After a couple of years being mostly a manager, I’ve been looking to be a bit more hands on than I’ve been in quite some time.
How did I get here?
In my previous job, I did so much coding that I burned out. I was sick of coding and wanted to do something different – like expanding my career into areas such as project management.
Since then, I’ve moulded my role into one where I mainly coordinate priorities for the tech team. Plus I’m a go-to person for questions, ideas, bug reports and other feedback. I keep the interruptions away from the developers, and help them to do as much development work as possible.
It mostly works. The team works on the important tasks, which are usually documented well. We do daily releases, so we’re on a very fast cycle – and we’re never far away from the next deployment.
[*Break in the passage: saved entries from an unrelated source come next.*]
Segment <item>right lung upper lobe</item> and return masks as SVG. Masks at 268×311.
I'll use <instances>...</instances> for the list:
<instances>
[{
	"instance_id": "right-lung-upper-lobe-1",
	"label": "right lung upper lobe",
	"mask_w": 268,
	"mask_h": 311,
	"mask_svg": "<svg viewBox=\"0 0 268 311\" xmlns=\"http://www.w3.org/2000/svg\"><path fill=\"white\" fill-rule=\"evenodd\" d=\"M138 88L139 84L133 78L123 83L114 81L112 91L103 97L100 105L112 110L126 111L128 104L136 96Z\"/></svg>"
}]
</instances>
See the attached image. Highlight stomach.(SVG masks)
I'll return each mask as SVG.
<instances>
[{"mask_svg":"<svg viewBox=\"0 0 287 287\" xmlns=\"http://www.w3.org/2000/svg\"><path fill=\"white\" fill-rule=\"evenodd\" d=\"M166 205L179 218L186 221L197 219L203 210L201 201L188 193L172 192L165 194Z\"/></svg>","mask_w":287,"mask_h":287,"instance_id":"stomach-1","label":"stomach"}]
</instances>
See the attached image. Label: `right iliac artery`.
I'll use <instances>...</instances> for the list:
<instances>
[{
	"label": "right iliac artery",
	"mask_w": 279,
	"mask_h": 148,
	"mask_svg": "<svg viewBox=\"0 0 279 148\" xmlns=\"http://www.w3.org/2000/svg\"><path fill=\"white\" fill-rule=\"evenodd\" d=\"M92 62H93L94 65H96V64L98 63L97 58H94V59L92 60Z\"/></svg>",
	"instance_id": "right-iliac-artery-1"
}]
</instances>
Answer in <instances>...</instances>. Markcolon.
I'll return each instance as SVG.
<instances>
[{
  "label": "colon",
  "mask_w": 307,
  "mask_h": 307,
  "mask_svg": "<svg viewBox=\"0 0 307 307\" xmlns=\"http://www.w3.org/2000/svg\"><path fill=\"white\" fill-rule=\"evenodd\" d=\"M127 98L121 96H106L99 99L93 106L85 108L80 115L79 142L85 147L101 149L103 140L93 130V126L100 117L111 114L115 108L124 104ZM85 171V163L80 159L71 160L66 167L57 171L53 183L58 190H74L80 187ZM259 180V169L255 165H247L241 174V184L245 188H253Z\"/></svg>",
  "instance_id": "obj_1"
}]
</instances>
This means the platform gets regular updates.
The downside of such a rapid release cycle is that the bulk of our work consists of quick wins, and the really urgent stuff. This is evident when we estimate tickets, as most tasks now have estimates of 1 day or more.
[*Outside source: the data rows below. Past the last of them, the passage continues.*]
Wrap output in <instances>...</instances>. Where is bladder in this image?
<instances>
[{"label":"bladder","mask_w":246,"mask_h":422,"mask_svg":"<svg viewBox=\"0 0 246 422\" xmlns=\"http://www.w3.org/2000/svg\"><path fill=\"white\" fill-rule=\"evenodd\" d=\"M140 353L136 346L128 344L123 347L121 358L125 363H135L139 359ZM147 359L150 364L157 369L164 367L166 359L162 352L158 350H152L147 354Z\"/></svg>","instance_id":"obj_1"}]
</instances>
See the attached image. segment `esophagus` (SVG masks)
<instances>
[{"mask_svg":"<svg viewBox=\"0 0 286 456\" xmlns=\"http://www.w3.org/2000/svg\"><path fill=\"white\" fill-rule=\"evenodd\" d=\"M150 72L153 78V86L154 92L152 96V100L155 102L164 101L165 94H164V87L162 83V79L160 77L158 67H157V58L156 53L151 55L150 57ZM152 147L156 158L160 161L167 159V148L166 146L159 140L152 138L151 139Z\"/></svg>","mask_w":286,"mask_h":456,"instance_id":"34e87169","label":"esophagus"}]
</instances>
The backlog, and how to add value
My role comes with a lot of admin. As a manager, that’s unavoidable, and I’m fine with it. But when you have a large backlog of work, it takes longer to prioritise that work – so the admin increases.
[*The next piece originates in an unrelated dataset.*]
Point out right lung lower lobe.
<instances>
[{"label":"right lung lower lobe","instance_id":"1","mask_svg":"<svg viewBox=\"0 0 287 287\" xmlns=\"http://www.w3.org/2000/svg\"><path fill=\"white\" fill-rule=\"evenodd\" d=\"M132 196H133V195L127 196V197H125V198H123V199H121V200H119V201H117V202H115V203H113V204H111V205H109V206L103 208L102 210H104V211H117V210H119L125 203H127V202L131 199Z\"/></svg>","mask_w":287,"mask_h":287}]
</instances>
As someone who likes to complete things, it irks me to have a massive backlog of work. Some might say it doesn’t matter, as we’ll never reach the end of the list – and it’s more important to do the useful tasks than it is to clear the backlog. But a large backlog can become a burden. It can make you think twice about doing new things, as there’s already so much to do…
At the moment, I can add value by prioritising the important tasks first, steering good ideas into the development workflow at the appropriate times, writing clear briefs, answering questions, performing QA, communicating recent changes to the wider team, and so on.
The trouble is, too much of my time is spent messing about with tickets. That isn’t adding value.
Getting back to coding
Right now, I want to do more coding than I’ve done in quite a while. It’s convenient really, as it’s also where I think I can add the most value to the team.
I don’t plan to immerse myself in coding to the point that others have to do my job for me, as that would be detrimental to the team.
I simply want to help to tackle the backlog. And I’ve already helped a bit today.